TrueNAS Scale also has an application catalog that one can use to install apps easily, similar to what you would see on a QNAP or Synology.
The trick with all of this, of course, is the scale-out capability. By building on Gluster, one can have storage available to many nodes. This allows migration of workloads to happen across a cluster and iXsystems can have container and VM storage on Gluster. That also means that adding more compute, memory, and storage can happen simply by adding additional nodes.
TrueNAS Scale v. Proxmox VE
After having played with TrueNAS Scale during development and down to the release date, and also having used Proxmox VE since 2013 (we ran STH on Proxmox VE in 2013 in our first little colocation installation) I think I have a perspective on the two.
The two solutions may seem similar, but they are actually quite different. TrueNAS Scale feels like TrueNAS Core, but with better virtualization and Kubernetes support. It feels like it grew up as a NAS and then added features more in-line with some of what Synology and QNAP offer, with a critical difference: there is the promise of scale-out using Gluster and ZFS. Proxmox VE feels more like a team that wanted to displace VMware directly. Under the hood, Proxmox VE also feels very much like Debian Linux, you can apt install packages for example. For now, it is really the difference between roots in a NAS environment or a virtualization environment.
With this release, as mentioned earlier, TrueNAS Scale is OK for smaller installations, but higher-end installations are still a few months away. Proxmox VE we have had 100 physical node clusters running in the lab, and have had those for years. We also have a number of production and lab clusters set up.
One of those Proxmox VE clusters, a small lab cluster running Ceph on all HPE ProLiant machines just failed due to multiple failures in the servers. We were going to have the story of that one in January but it keeps getting pushed out. Even with that, and having had clusters fail before, updating clusters (a bit more involved with Ceph), and so forth, Proxmox VE is still our recommendation if you needed a SMB VMware alternative today. You can purchase relatively inexpensive support and everything works.
That is today. Where TrueNAS Scale is headed is a converged scale-out infrastructure with a single pane of glass management in TrueCommand. Two years from now, if Proxmox VE does not up its game on storage management via the GUI (one can do everything with the CLI, and it has been adding features to the GUI slowly) then the default recommendation will be TrueNAS Scale instead.
Final Words
Last week I dug out an old discussion document from September 2016 where I headed over to iXsystems and voiced that they needed a scale-out hyper-converged (then FreeNAS) option to take on Proxmox VE. It has taken a long time, but TrueNAS Scale is the answer.
What is really cool here, is that iXsystems is about a year away from an endgame-type product for those in the SMB market. There are so many SMB/ SME customers that use Red Hat/ VMware and spend a ton on it just to do some simple virtualization or container orchestration.
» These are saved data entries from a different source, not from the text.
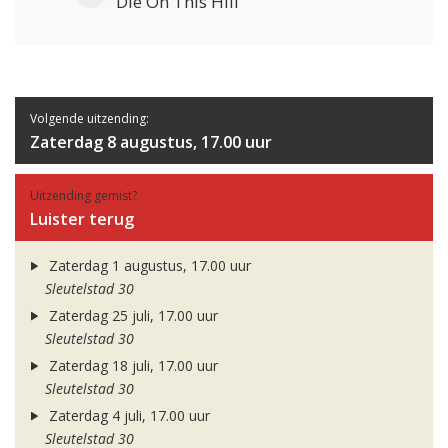
Die On This Hill
Volgende uitzending:
Zaterdag 8 augustus, 17.00 uur
Uitzending gemist?
Luister terug
Zaterdag 1 augustus, 17.00 uur
Sleutelstad 30
Zaterdag 25 juli, 17.00 uur
Sleutelstad 30
Zaterdag 18 juli, 17.00 uur
Sleutelstad 30
Zaterdag 4 juli, 17.00 uur
Sleutelstad 30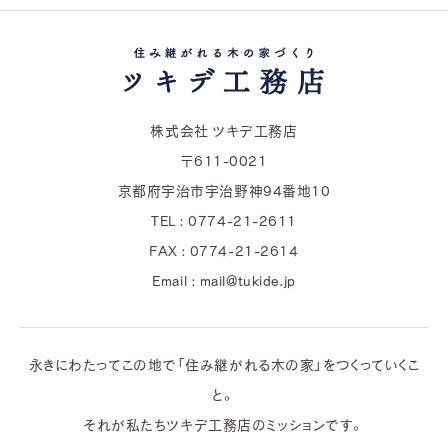
株式会社 ツキデ工務店
〒611-0021
京都府宇治市宇治野神94番地10
TEL : 0774-21-2611
FAX : 0774-21-2614
Email : mail@tukide.jp
永きにわたってこの地で「住み継がれる木の家」をつくっていくこ
と。
それが私たちツキデ工務店のミッションです。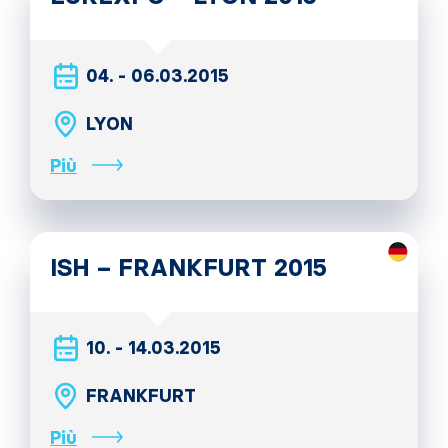
04. - 06.03.2015
LYON
Più
ISH – FRANKFURT 2015
10. - 14.03.2015
FRANKFURT
Più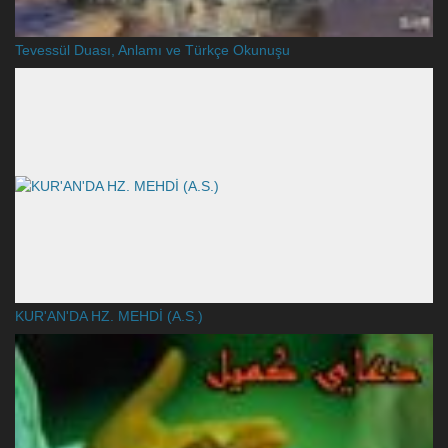
Tevessül Duası, Anlamı ve Türkçe Okunuşu
KUR'AN'DA HZ. MEHDİ (A.S.)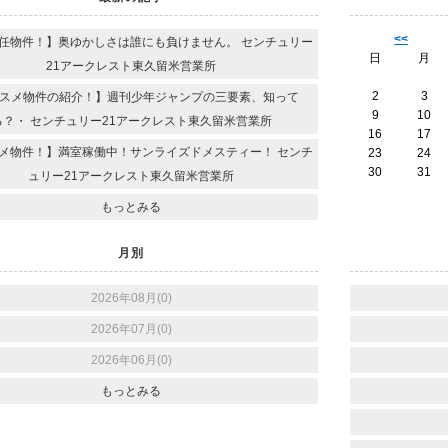
<<
任物件！】奥ゆかしさは誰にも負けません。 センチュリー
日
月
21アークレスト東久留米営業所
2
3
スメ物件の紹介！】週刊少年ジャンプの三要素、知って
9
10
る？・ センチュリー21アークレスト東久留米営業所
16
17
メ物件！】満室稼働中！サンライズドメスティー！ センチ
23
24
30
31
ュリー21アークレスト東久留米営業所
もっとみる
月別
2026年08月(0)
2026年07月(0)
2026年06月(0)
もっとみる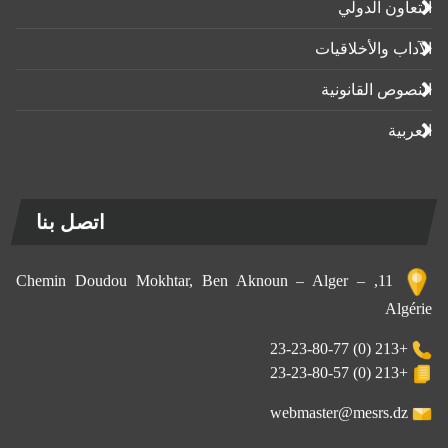
التعاون الدولي
الآداب واﻷخلاقيات
النصوص القانونية
العربية
اتصل بنا
11, Chemin Doudou Mokhtar, Ben Aknoun – Alger –
Algérie
+213 (0) 23-23-80-77
+213 (0) 23-23-80-57
webmaster@mesrs.dz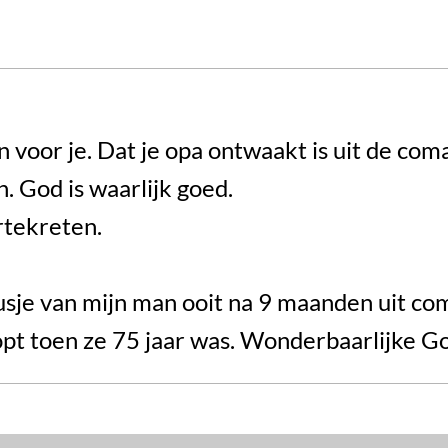
n voor je. Dat je opa ontwaakt is uit de coma.
n. God is waarlijk goed.
rtekreten.
zusje van mijn man ooit na 9 maanden uit com
pt toen ze 75 jaar was. Wonderbaarlijke Go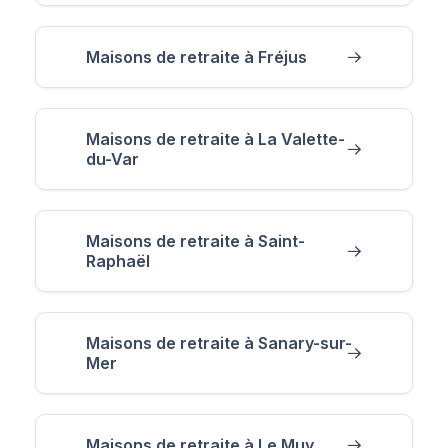
Maisons de retraite à Fréjus
Maisons de retraite à La Valette-
du-Var
Maisons de retraite à Saint-
Raphaël
Maisons de retraite à Sanary-sur-
Mer
Maisons de retraite à Le Muy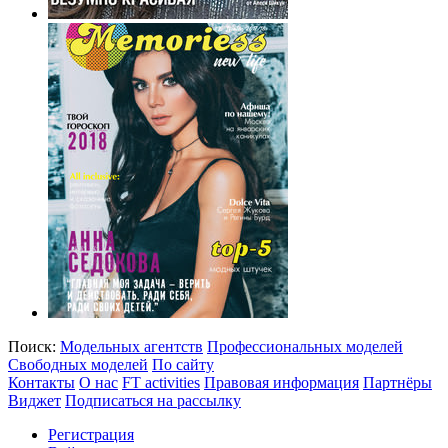
Поиск:
Модельных агентств
Профессиональных моделей
Свободных моделей
По сайту
Контакты
О нас
FT activities
Правовая информация
Партнёры
Виджет
Подписаться на рассылку
Регистрация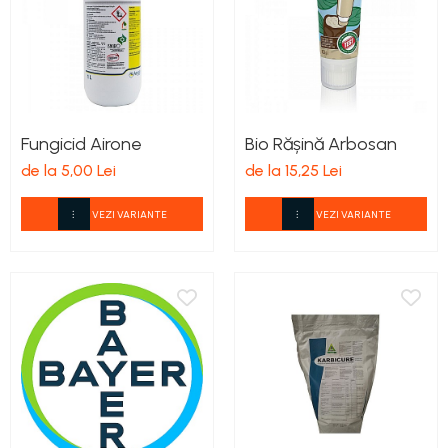
Fungicid Airone
Bio Rășină Arbosan
de la 5,00 Lei
de la 15,25 Lei
VEZI VARIANTE
VEZI VARIANTE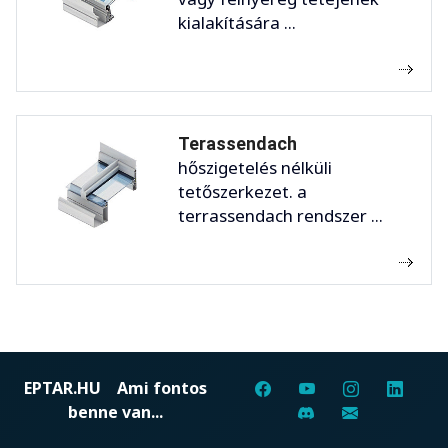
kialakítására ...
Terassendach
hőszigetelés nélküli
tetőszerkezet. a
terrassendach rendszer ...
EPTAR.HU
Ami fontos
benne van...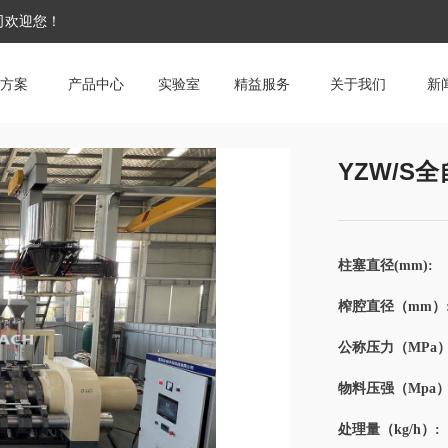
公司欢迎您！
方案
产品中心
实验室
精益服务
关于我们
新
YZW/S
柱塞直径(mm):
榨腔直径（mm）
公称压力（MPa）
物料压强（Mpa）
处理量（kg/h）: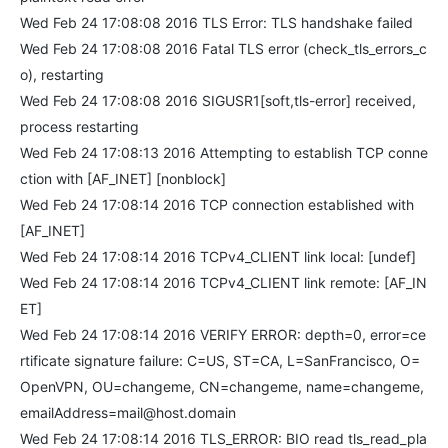
Wed Feb 24 17:08:08 2016 TLS Error: TLS handshake failed
Wed Feb 24 17:08:08 2016 Fatal TLS error (check_tls_errors_c
o), restarting
Wed Feb 24 17:08:08 2016 SIGUSR1[soft,tls-error] received,
process restarting
Wed Feb 24 17:08:13 2016 Attempting to establish TCP conne
ction with [AF_INET] [nonblock]
Wed Feb 24 17:08:14 2016 TCP connection established with
[AF_INET]
Wed Feb 24 17:08:14 2016 TCPv4_CLIENT link local: [undef]
Wed Feb 24 17:08:14 2016 TCPv4_CLIENT link remote: [AF_IN
ET]
Wed Feb 24 17:08:14 2016 VERIFY ERROR: depth=0, error=ce
rtificate signature failure: C=US, ST=CA, L=SanFrancisco, O=
OpenVPN, OU=changeme, CN=changeme, name=changeme,
emailAddress=mail@host.domain
Wed Feb 24 17:08:14 2016 TLS_ERROR: BIO read tls_read_pla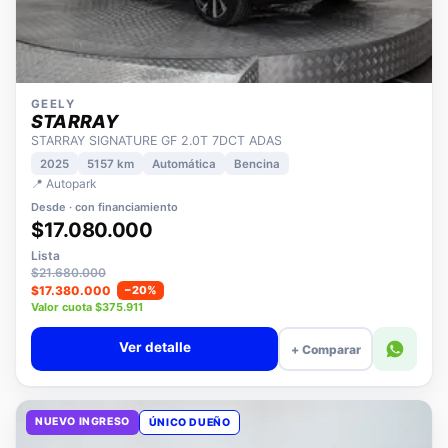
GEELY
STARRAY
STARRAY SIGNATURE GF 2.0T 7DCT ADAS
2025
5157 km
Automática
Bencina
📍 Autopark
Desde · con financiamiento
$17.080.000
Lista
$21.680.000
$17.380.000
−20%
Valor cuota $375.911
Ver detalle
+ Comparar
NUEVO INGRESO
ÚNICO DUEÑO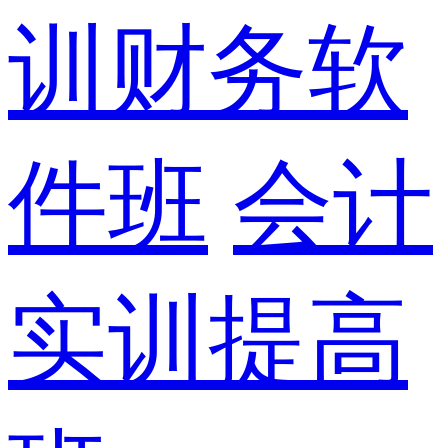
训财务软
件班
会计
实训提高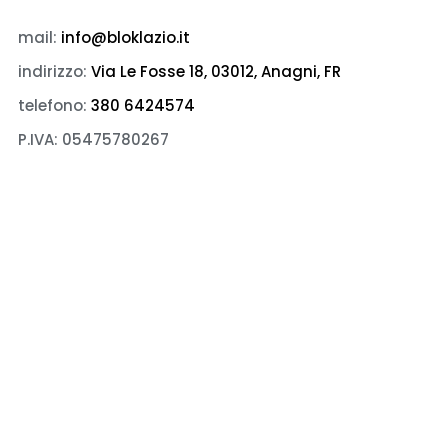
mail:
info@bloklazio.it
indirizzo:
Via Le Fosse 18, 03012, Anagni, FR
telefono:
380 6424574
P.IVA: 05475780267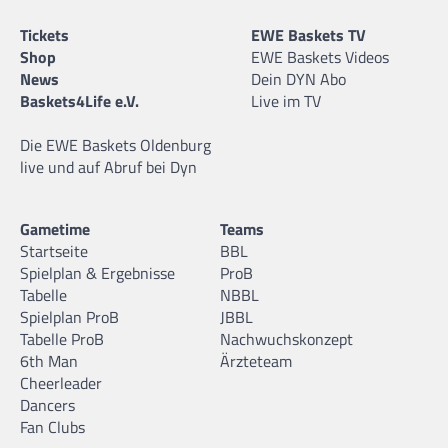
Tickets
EWE Baskets TV
Shop
EWE Baskets Videos
News
Dein DYN Abo
Baskets4Life e.V.
Live im TV
Die EWE Baskets Oldenburg
live und auf Abruf bei Dyn
Gametime
Teams
Startseite
BBL
Spielplan & Ergebnisse
ProB
Tabelle
NBBL
Spielplan ProB
JBBL
Tabelle ProB
Nachwuchskonzept
6th Man
Ärzteteam
Cheerleader
Dancers
Fan Clubs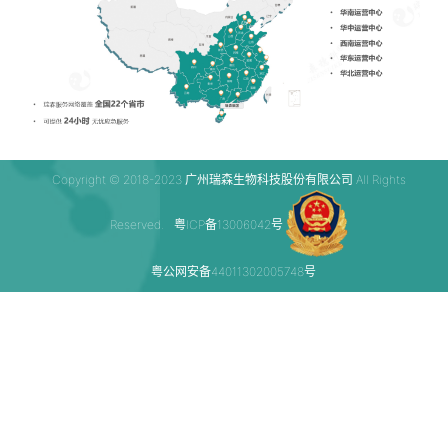
Copyright © 2018-2023 广州瑞森生物科技股份有限公司 All Rights
Reserved.
粤ICP备13006042号
粤公网安备44011302005748号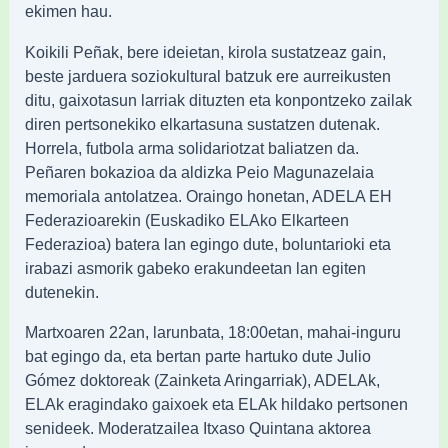
ekimen hau.
Koikili Peñak, bere ideietan, kirola sustatzeaz gain,
beste jarduera soziokultural batzuk ere aurreikusten
ditu, gaixotasun larriak dituzten eta konpontzeko zailak
diren pertsonekiko elkartasuna sustatzen dutenak.
Horrela, futbola arma solidariotzat baliatzen da.
Peñaren bokazioa da aldizka Peio Magunazelaia
memoriala antolatzea. Oraingo honetan, ADELA EH
Federazioarekin (Euskadiko ELAko Elkarteen
Federazioa) batera lan egingo dute, boluntarioki eta
irabazi asmorik gabeko erakundeetan lan egiten
dutenekin.
Martxoaren 22an, larunbata, 18:00etan, mahai-inguru
bat egingo da, eta bertan parte hartuko dute Julio
Gómez doktoreak (Zainketa Aringarriak), ADELAk,
ELAk eragindako gaixoek eta ELAk hildako pertsonen
senideek. Moderatzailea Itxaso Quintana aktorea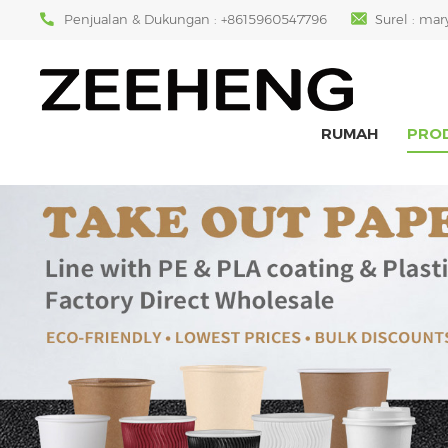
Penjualan & Dukungan :
+8615960547796
Surel :
mar
RUMAH
PRO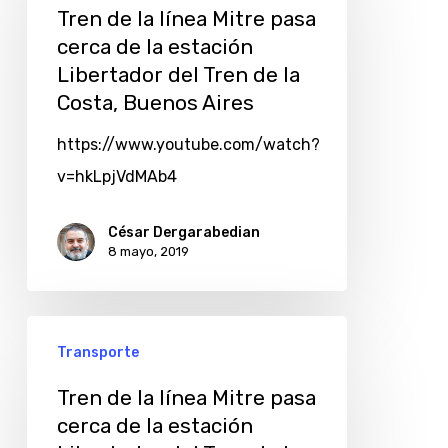
Tren de la línea Mitre pasa
cerca de la estación
Libertador del Tren de la
Costa, Buenos Aires
https://www.youtube.com/watch?
v=hkLpjVdMAb4
César Dergarabedian
8 mayo, 2019
Transporte
Tren de la línea Mitre pasa
cerca de la estación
For those companies that also spend large amounts on storage, only to have to make huge up-front investments in capacity, scale-out allows compute, memory, and storage to be added over time in smaller chunks.
As much as I think the Proxmox team should be nervous about TrueNAS Scale, QNAP, Synology, and VMware may need to be doubly nervous. QNAP and Synology should have had a great cluster solution out by now, but have not. Synology’s hardware is at a huge premium and is usually limited to older hardware. QNAP has more modern hardware. Both will come under a lot of pressure with a TrueNAS Scale solution that can run on a wide array of hardware and can both scale up and out. Paying vast sums of money for Red Hat/ VMware solutions once this matures is going to seem fool-ish at current pricing.
Make no mistake, this is a huge release in the world of SMB IT, even if it takes some time to propagate and mature. We are extraordinarily excited about TrueNAS Scale at STH and will be using it more in the coming months.